» **Material supplied**:
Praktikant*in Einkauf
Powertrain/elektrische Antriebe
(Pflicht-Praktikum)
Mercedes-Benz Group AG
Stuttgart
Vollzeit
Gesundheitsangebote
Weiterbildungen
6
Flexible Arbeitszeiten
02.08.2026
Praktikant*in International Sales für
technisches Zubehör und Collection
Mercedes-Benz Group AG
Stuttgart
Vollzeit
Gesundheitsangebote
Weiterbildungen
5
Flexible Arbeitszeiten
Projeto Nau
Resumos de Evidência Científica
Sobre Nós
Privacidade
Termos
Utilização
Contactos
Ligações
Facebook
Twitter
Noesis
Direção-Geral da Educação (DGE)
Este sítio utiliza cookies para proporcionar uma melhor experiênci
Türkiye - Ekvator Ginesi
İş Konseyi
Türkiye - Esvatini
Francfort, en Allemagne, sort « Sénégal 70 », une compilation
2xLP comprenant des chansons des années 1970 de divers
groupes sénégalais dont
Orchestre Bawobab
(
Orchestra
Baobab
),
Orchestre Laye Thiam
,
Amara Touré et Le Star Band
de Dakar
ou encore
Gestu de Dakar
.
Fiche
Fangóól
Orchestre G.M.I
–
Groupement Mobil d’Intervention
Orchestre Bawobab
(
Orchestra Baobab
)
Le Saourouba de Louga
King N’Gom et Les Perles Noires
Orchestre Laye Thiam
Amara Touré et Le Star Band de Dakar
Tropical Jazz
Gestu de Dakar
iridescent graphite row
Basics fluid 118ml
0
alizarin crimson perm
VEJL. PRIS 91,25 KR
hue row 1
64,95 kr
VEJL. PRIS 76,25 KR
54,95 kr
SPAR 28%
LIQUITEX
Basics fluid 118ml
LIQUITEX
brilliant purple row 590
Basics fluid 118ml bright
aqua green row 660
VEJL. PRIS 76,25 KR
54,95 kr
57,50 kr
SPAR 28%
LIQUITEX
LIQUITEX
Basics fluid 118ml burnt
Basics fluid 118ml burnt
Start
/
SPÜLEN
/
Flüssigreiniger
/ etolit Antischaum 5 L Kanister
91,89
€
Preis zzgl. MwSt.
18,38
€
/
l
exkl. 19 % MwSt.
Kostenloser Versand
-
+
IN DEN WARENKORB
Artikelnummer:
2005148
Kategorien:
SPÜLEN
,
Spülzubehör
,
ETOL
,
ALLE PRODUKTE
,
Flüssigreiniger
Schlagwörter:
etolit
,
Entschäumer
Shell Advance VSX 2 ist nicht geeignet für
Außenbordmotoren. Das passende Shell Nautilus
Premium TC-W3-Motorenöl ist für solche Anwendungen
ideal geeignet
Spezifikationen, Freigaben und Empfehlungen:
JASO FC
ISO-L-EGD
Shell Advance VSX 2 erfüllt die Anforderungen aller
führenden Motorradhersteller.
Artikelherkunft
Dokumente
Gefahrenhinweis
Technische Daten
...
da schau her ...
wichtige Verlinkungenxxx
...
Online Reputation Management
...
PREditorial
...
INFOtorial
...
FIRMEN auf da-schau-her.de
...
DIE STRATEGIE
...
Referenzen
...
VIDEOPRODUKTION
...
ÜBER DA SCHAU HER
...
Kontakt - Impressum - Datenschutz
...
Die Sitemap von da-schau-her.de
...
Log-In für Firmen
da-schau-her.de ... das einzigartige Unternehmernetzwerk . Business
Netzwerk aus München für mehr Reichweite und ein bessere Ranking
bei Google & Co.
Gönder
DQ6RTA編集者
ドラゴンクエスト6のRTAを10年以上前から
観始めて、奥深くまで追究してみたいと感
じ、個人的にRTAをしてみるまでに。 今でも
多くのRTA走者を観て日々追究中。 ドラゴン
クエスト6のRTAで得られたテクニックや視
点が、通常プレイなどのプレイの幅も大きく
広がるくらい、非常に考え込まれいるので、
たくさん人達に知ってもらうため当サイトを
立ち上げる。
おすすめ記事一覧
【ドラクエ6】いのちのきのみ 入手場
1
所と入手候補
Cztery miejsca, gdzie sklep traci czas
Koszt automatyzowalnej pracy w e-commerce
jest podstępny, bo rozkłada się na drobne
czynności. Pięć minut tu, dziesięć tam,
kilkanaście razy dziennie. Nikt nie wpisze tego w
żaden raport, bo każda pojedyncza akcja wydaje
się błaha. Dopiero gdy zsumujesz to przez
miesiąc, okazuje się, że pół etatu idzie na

» **Work item**: The response must consist of all the data, reproduced without alteration.

» **Your solution**:
Praktikant*in Einkauf
Powertrain/elektrische Antriebe
(Pflicht-Praktikum)
Mercedes-Benz Group AG
Stuttgart
Vollzeit
Gesundheitsangebote
Weiterbildungen
6
Flexible Arbeitszeiten
02.08.2026
Praktikant*in International Sales für
technisches Zubehör und Collection
Mercedes-Benz Group AG
Stuttgart
Vollzeit
Gesundheitsangebote
Weiterbildungen
5
Flexible Arbeitszeiten
Projeto Nau
Resumos de Evidência Científica
Sobre Nós
Privacidade
Termos
Utilização
Contactos
Ligações
Facebook
Twitter
Noesis
Direção-Geral da Educação (DGE)
Este sítio utiliza cookies para proporcionar uma melhor experiênci
Türkiye - Ekvator Ginesi
İş Konseyi
Türkiye - Esvatini
Francfort, en Allemagne, sort « Sénégal 70 », une compilation
2xLP comprenant des chansons des années 1970 de divers
groupes sénégalais dont
Orchestre Bawobab
(
Orchestra
Baobab
),
Orchestre Laye Thiam
,
Amara Touré et Le Star Band
de Dakar
ou encore
Gestu de Dakar
.
Fiche
Fangóól
Orchestre G.M.I
–
Groupement Mobil d’Intervention
Orchestre Bawobab
(
Orchestra Baobab
)
Le Saourouba de Louga
King N’Gom et Les Perles Noires
Orchestre Laye Thiam
Amara Touré et Le Star Band de Dakar
Tropical Jazz
Gestu de Dakar
iridescent graphite row
Basics fluid 118ml
0
alizarin crimson perm
VEJL. PRIS 91,25 KR
hue row 1
64,95 kr
VEJL. PRIS 76,25 KR
54,95 kr
SPAR 28%
LIQUITEX
Basics fluid 118ml
LIQUITEX
brilliant purple row 590
Basics fluid 118ml bright
aqua green row 660
VEJL. PRIS 76,25 KR
54,95 kr
57,50 kr
SPAR 28%
LIQUITEX
LIQUITEX
Basics fluid 118ml burnt
Basics fluid 118ml burnt
Start
/
SPÜLEN
/
Flüssigreiniger
/ etolit Antischaum 5 L Kanister
91,89
€
Preis zzgl. MwSt.
18,38
€
/
l
exkl. 19 % MwSt.
Kostenloser Versand
-
+
IN DEN WARENKORB
Artikelnummer:
2005148
Kategorien:
SPÜLEN
,
Spülzubehör
,
ETOL
,
ALLE PRODUKTE
,
Flüssigreiniger
Schlagwörter:
etolit
,
Entschäumer
Shell Advance VSX 2 ist nicht geeignet für
Außenbordmotoren. Das passende Shell Nautilus
Premium TC-W3-Motorenöl ist für solche Anwendungen
ideal geeignet
Spezifikationen, Freigaben und Empfehlungen:
JASO FC
ISO-L-EGD
Shell Advance VSX 2 erfüllt die Anforderungen aller
führenden Motorradhersteller.
Artikelherkunft
Dokumente
Gefahrenhinweis
Technische Daten
...
da schau her ...
wichtige Verlinkungenxxx
...
Online Reputation Management
...
PREditorial
...
INFOtorial
...
FIRMEN auf da-schau-her.de
...
DIE STRATEGIE
...
Referenzen
...
VIDEOPRODUKTION
...
ÜBER DA SCHAU HER
...
Kontakt - Impressum - Datenschutz
...
Die Sitemap von da-schau-her.de
...
Log-In für Firmen
da-schau-her.de ... das einzigartige Unternehmernetzwerk . Business
Netzwerk aus München für mehr Reichweite und ein bessere Ranking
bei Google & Co.
Gönder
DQ6RTA編集者
ドラゴンクエスト6のRTAを10年以上前から
観始めて、奥深くまで追究してみたいと感
じ、個人的にRTAをしてみるまでに。 今でも
多くのRTA走者を観て日々追究中。 ドラゴン
クエスト6のRTAで得られたテクニックや視
点が、通常プレイなどのプレイの幅も大きく
広がるくらい、非常に考え込まれいるので、
たくさん人達に知ってもらうため当サイトを
立ち上げる。
おすすめ記事一覧
【ドラクエ6】いのちのきのみ 入手場
1
所と入手候補
Cztery miejsca, gdzie sklep traci czas
Koszt automatyzowalnej pracy w e-commerce
jest podstępny, bo rozkłada się na drobne
czynności. Pięć minut tu, dziesięć tam,
kilkanaście razy dziennie. Nikt nie wpisze tego w
żaden raport, bo każda pojedyncza akcja wydaje
się błaha. Dopiero gdy zsumujesz to przez
miesiąc, okazuje się, że pół etatu idzie na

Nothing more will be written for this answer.